We were seeing different per-meter or per-server pricing models, and our goal was to make observability a standard practice for every developer.

So we dramatically simplified the pricing of our Telemetry Data Platform to 25 cents per gigabyte of ingest of all production data types, with low per-user costs, starting with a free individual developer tier that includes full access to the platform and 100GB of data a month.

A newly inked New Relic partnership with AWS provides another example of how the vendor is easing adoption of this multi-tenant telemetry platform, and making it discoverable within the AWS Marketplace.

Applying AI for automation and responsiveness

Consuming petabytes of telemetry data from diverse sources can only be as valuable as the ability of an organization to meaningfully query and respond to it. Staples says -

Over the next year, we're going to see a lot more intelligent services, or AIOps capabilities, to query large volumes of data. It's not as interesting for small volumes of data, but once you reach a certain quantity and scale of data, it's just impossible for a human to find all of the relevant patterns and understand what's going on.

In this context, AIOps goes beyond correlating alerts and visualizing observability data, to allow application-like workflows for proactively responding to trends with specific changes that will eliminate failure risk and improve customer outcomes.

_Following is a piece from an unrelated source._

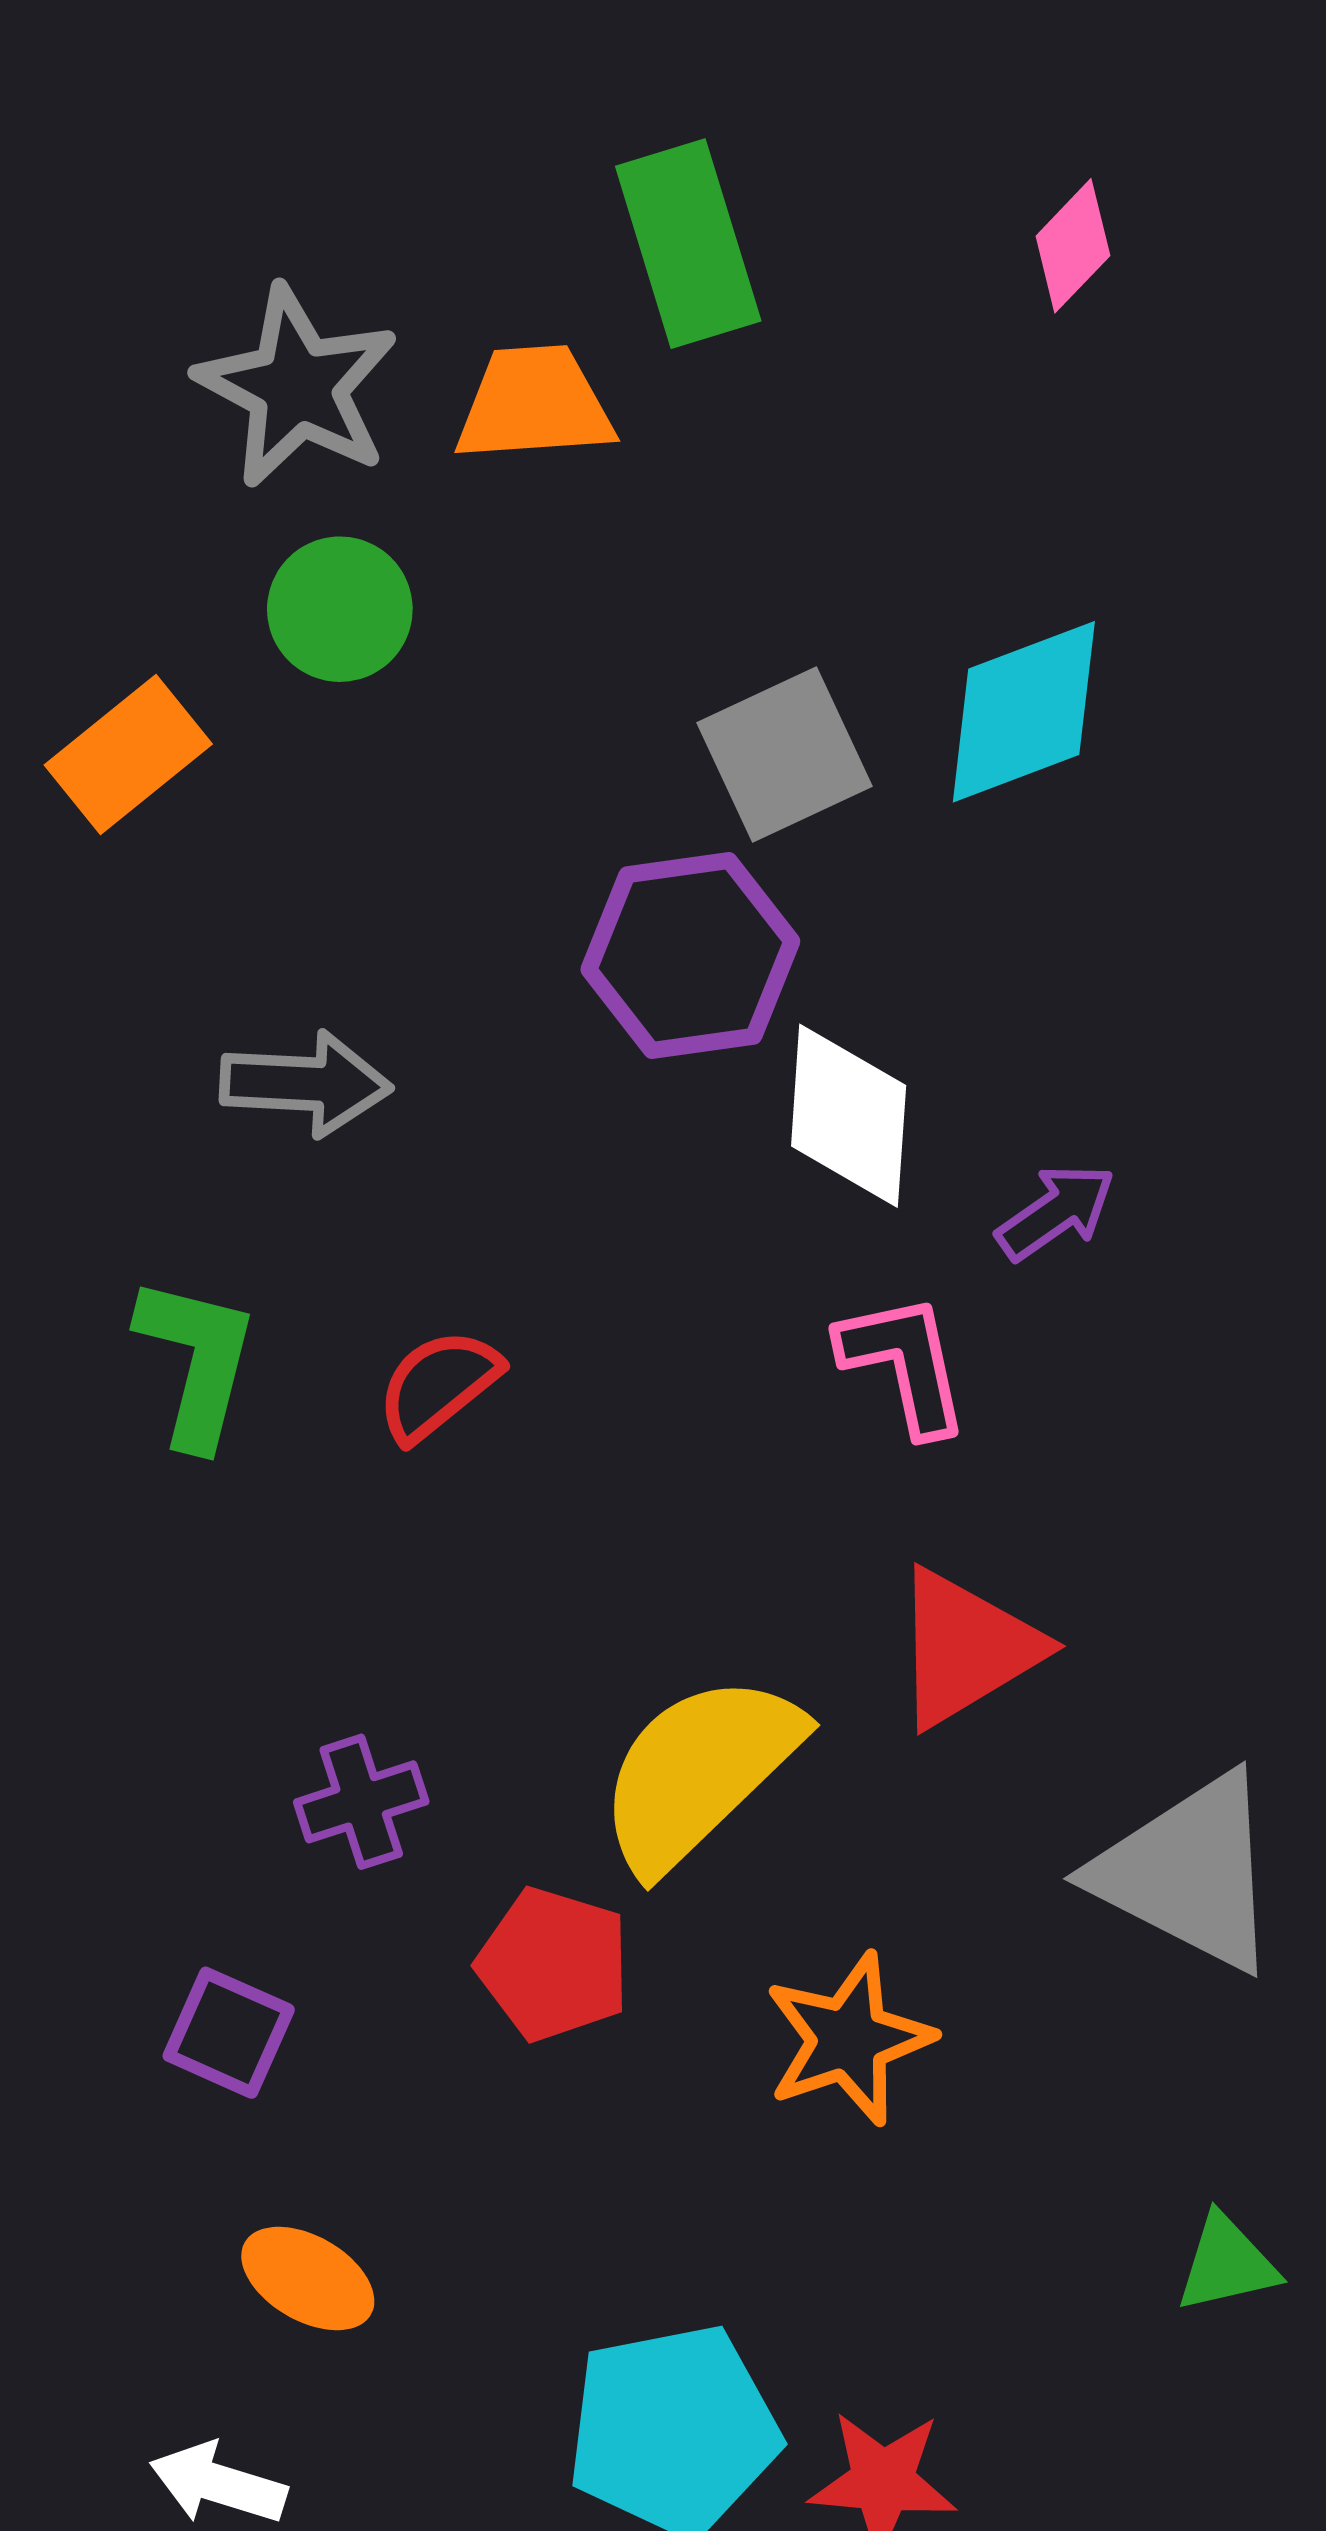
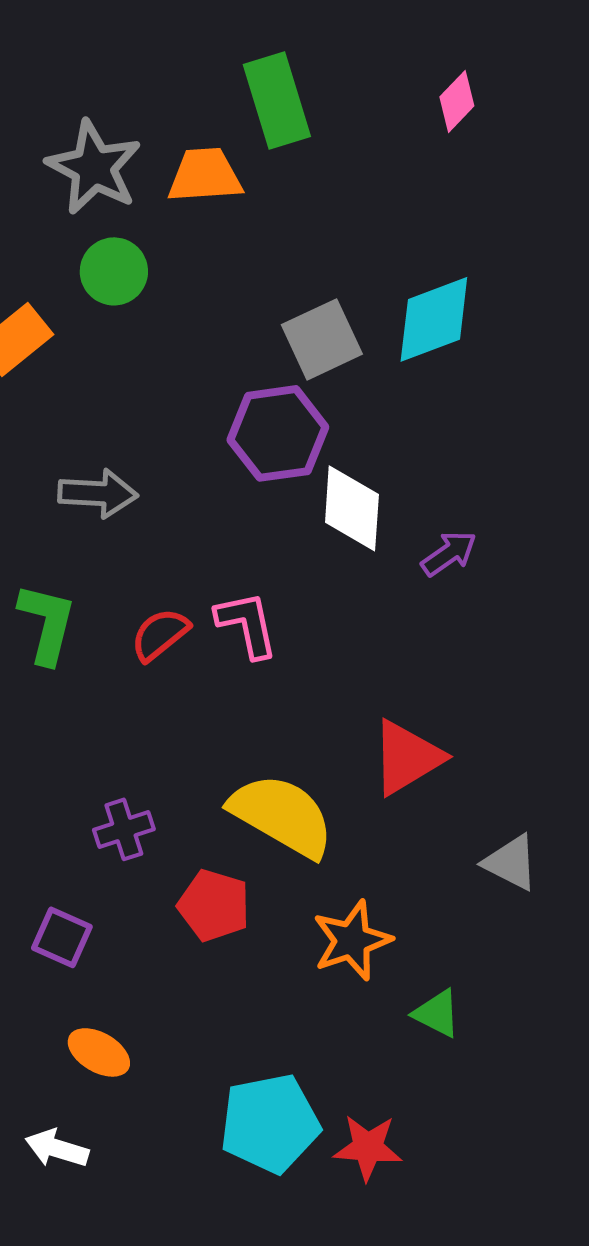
pink L-shape: (904, 1364) -> (247, 624), moved
yellow semicircle: (699, 1772) -> (282, 815), turned 74
gray triangle: (1188, 1872) -> (511, 862), size x0.6
green triangle: (1227, 2264) -> (437, 1013), moved, turned 40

Domino's UK was able to consume its conventional application stack one bite at a time into a modern microservices architecture, and continually shave seconds off of order-to-delivery cycle times for customers by correlating collected observability data with desired performance goals.

The Intellyx take

Previous generations of application performance monitoring often required development teams to embed their own forms of reporting and telemetry into the application code itself before release, while operations teams needed to dig through esoteric system metrics and logs to keep things running on Day 2 and beyond.

That's not going to cut it anymore for today's Hybrid IT and cloud-based applications. Fortunately, modern observability practices and tooling is helping companies keep up with the changes. As Staples puts it -

I feel lucky to be here at this time, supporting customers and partners to create application use cases on top of observability data sets. We feel passionately that every developer should be able to take a data-driven approach, and it's really cool to see what companies are doing, once they can analyze, visualize and build atop this vast quantity of telemetry data.

Perhaps in hindsight, we'll see 2020 was the year observability was set up to take center stage as a leading competitive differentiator for 2021.